The Long War: Rethinking U.S. Strategy in Afghanistan

Nine years in, the American war against Afghanistan is the longest in our history. With the surge, it is costing taxpayers nearly $100 billion per year, a sum roughly seven times larger than Afghanistan’s annual gross national product of $14 billion and well more than, for example, the total annual cost of the new U.S. health insurance program. Thousands of American and allied personnel and countless thousands of Afghanis have been killed or gravely wounded in the conflict.
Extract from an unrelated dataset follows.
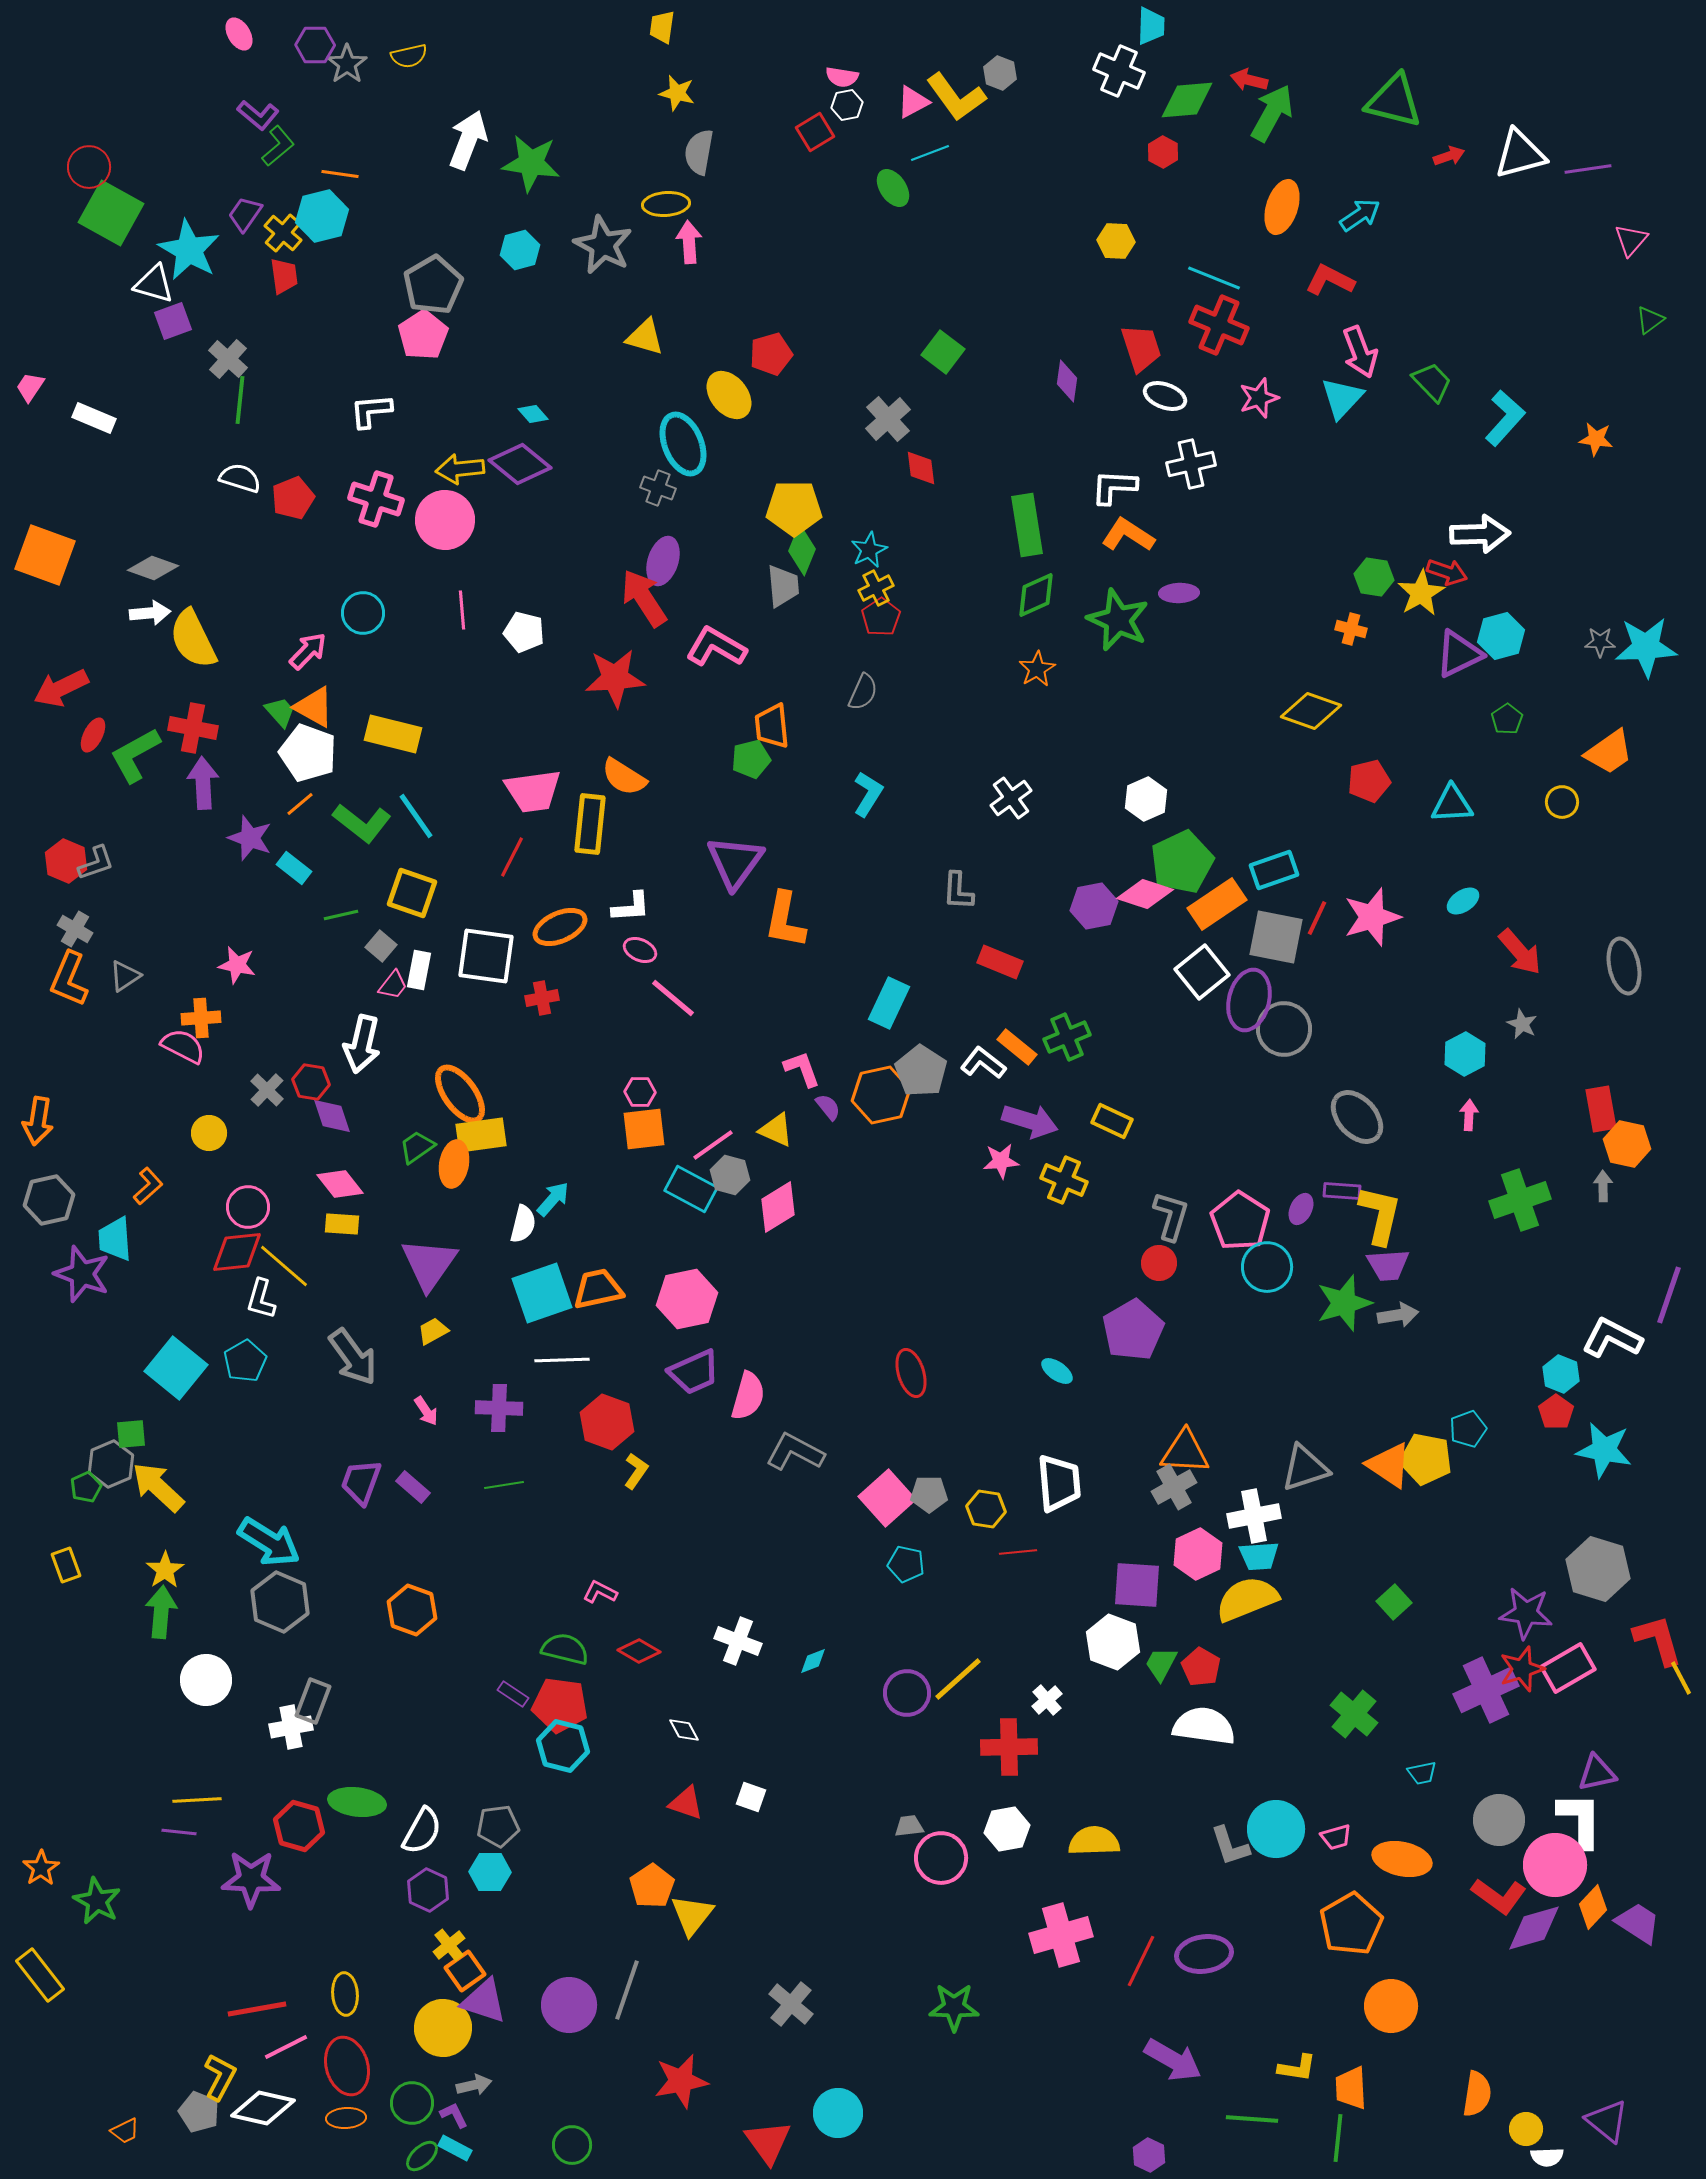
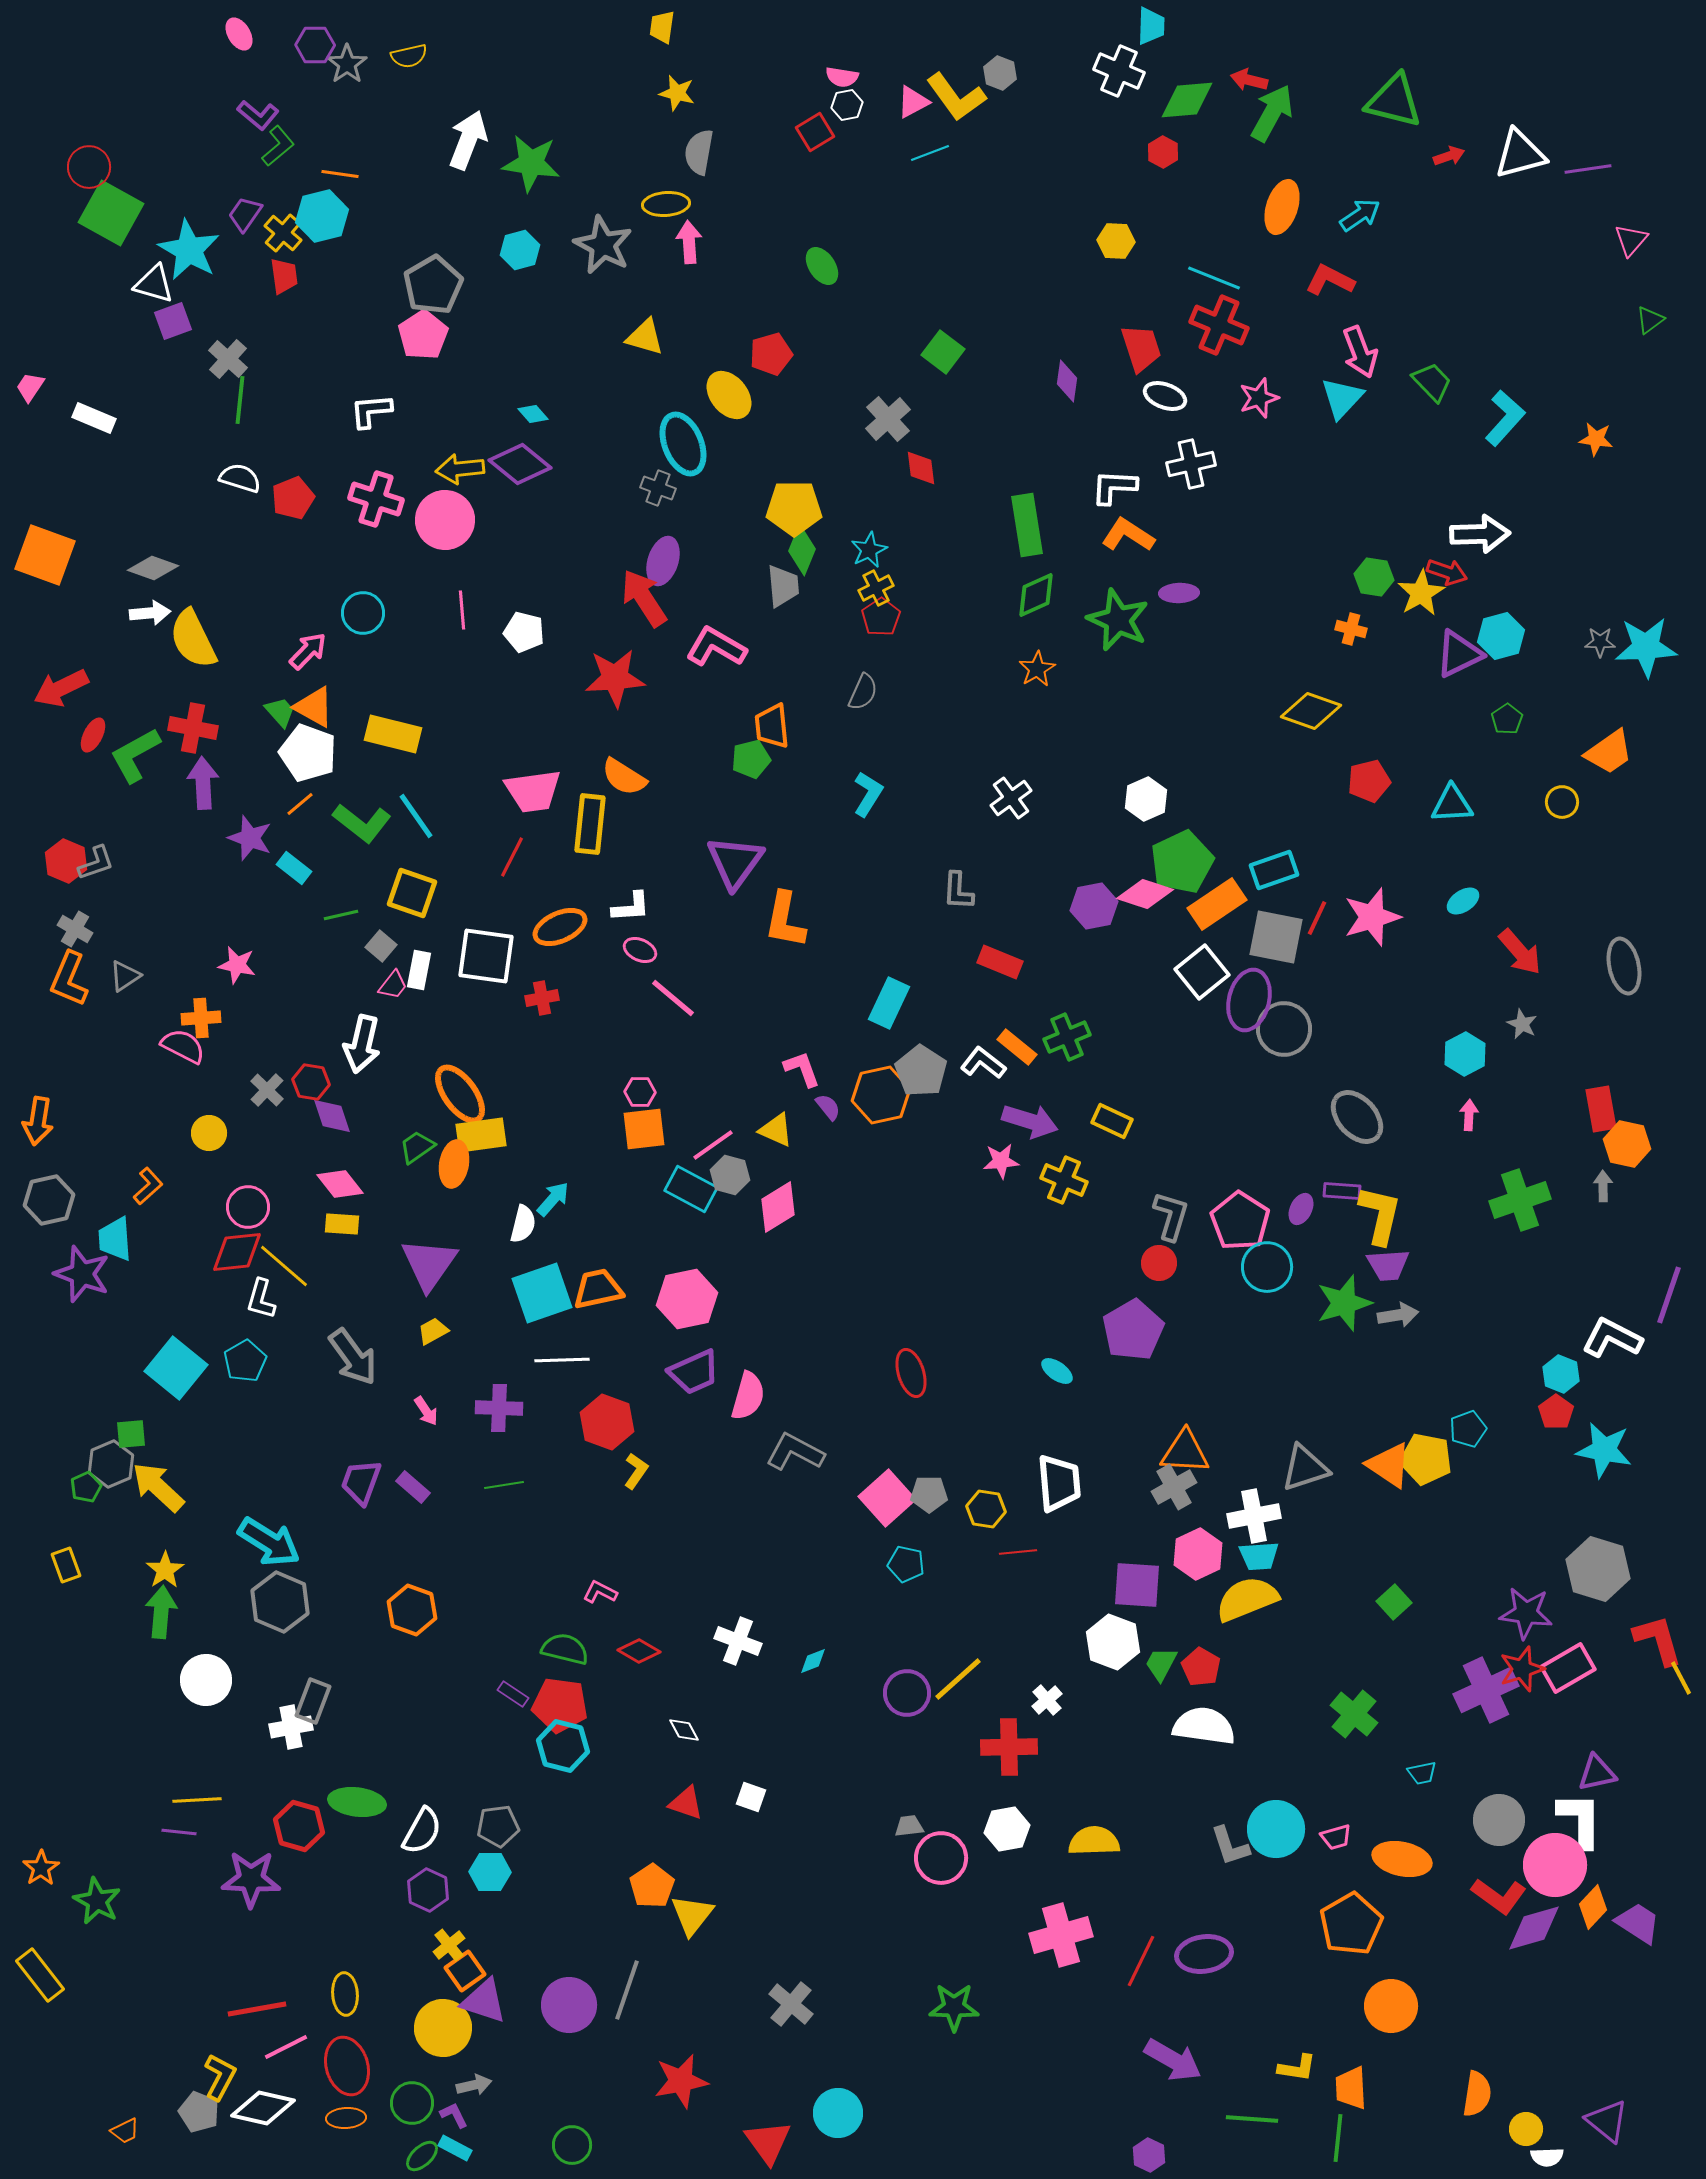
green ellipse at (893, 188): moved 71 px left, 78 px down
The centralized government we have attempted to impose on the highly decentralized Afghan polity has failed to take: "President Karzai has had nearly six years to build a legitimate and minimally effective government, and he has manifestly failed to do so," says this report sponsored by the New America Foundation. "His re-election last year was marred by widespread fraud. Karzai has been unable or unwilling to crack down on corruption or rein in the warlords on whom his government still depends."
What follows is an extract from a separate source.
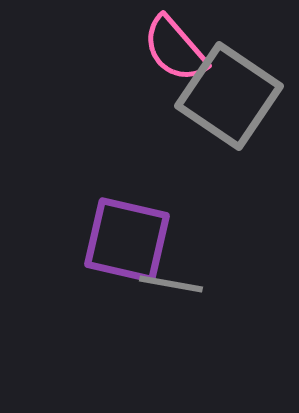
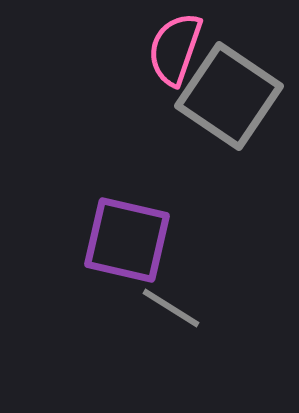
pink semicircle: rotated 60 degrees clockwise
gray line: moved 24 px down; rotated 22 degrees clockwise
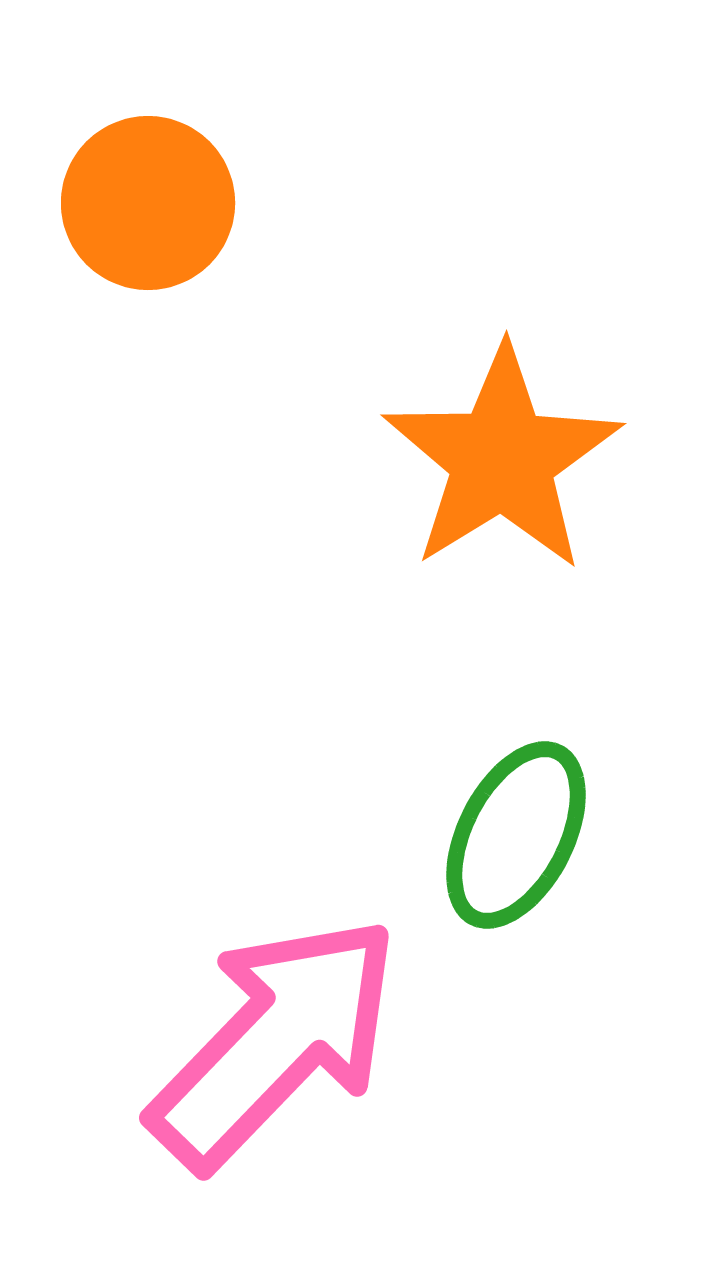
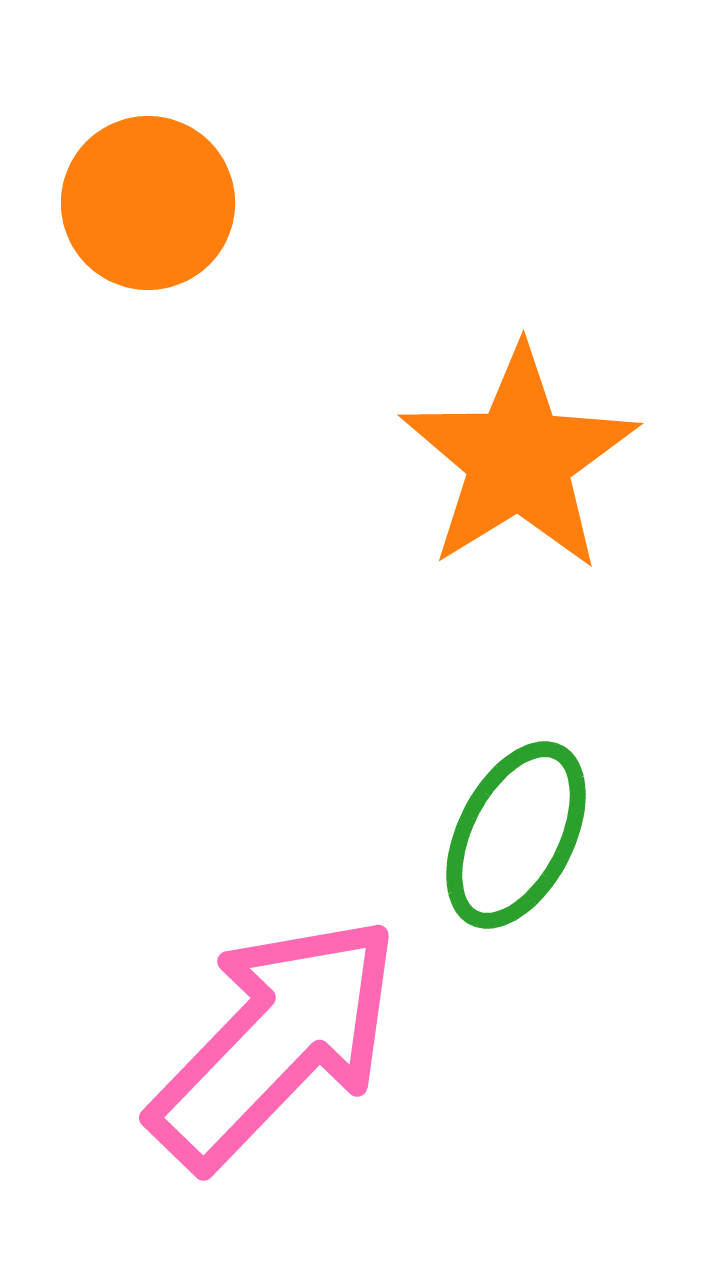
orange star: moved 17 px right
It's clear that the current occupation is a failure, amounting to not much more than a Kissingerish policy of destroying a society in order to save it. To avoid being thrown out, you might think we should end our involvement preemptively by leaving of our own volition, but that is not something the foreign policy establishment is willing to contemplate, so we have this attempt to come up with an alternative plan:

The way forward: A five point approach

  1. Emphasize Power-Sharing and Political Reconciliation
  2. Scale Back and Eventually Suspend Combat Operations in the South and Reduce the U.S. Military Footprint
  3. Keep the Focus on Al Qaeda and Domestic Security
  4. Promote Economic Development
  5. Engage Global and Regional Stakeholders.
The authors of the report, holding to conventional faith in western-style economic and security arrangements, believe the United States should not "abandon" Afghanistan even though "U.S. interests at stake in Afghanistan do not warrant this level of sacrifice;" instead they argue it's time to rethink the current strategy. Trying to pacify Afghanistan by force of arms has not and will not work, but even if you accept the premise that America’s vital security interests are engaged there, the costly military campaign is more likely to jeopardize than to protect them. Although the authors continue to find the invasion justified because the attack was initially targeted at al-Qaeda, they admit that "there are only some 400 hard-core al-Qaeda members remaining in the entire Af-Pak theater, most of them hiding in Pakistan's northwest provinces." Since we can't attack Pakistan for various reasons, Afghanistan will have to do, but at least the U.S. should ratchet down its goals to ones that are both more consistent with what the authors define as America’s true interests and that, being more modest, are more likely to succeed.

A New Way Forward | Re-Thinking US Strategy in Afghanistan is a report of the Afghanistan Study Group sponsored by the New America Foundation. Read the report on-line or download it (pdf) to find out what some of the more rational members of the foreign policy establishment are thinking about the war.

1 comment:

mommapolitico said...

As one of the generals told Maddow in her time reporting from Afghanistan: "We've given them the best chance they've ever had." Time to come home, time for Pakistan to admit they're playing both sides against the middle and always will. Time to bring our people home and quit increasing the national debt by paying for contractors.

Great post- thanks for the link to the report. Go, P2Blogs!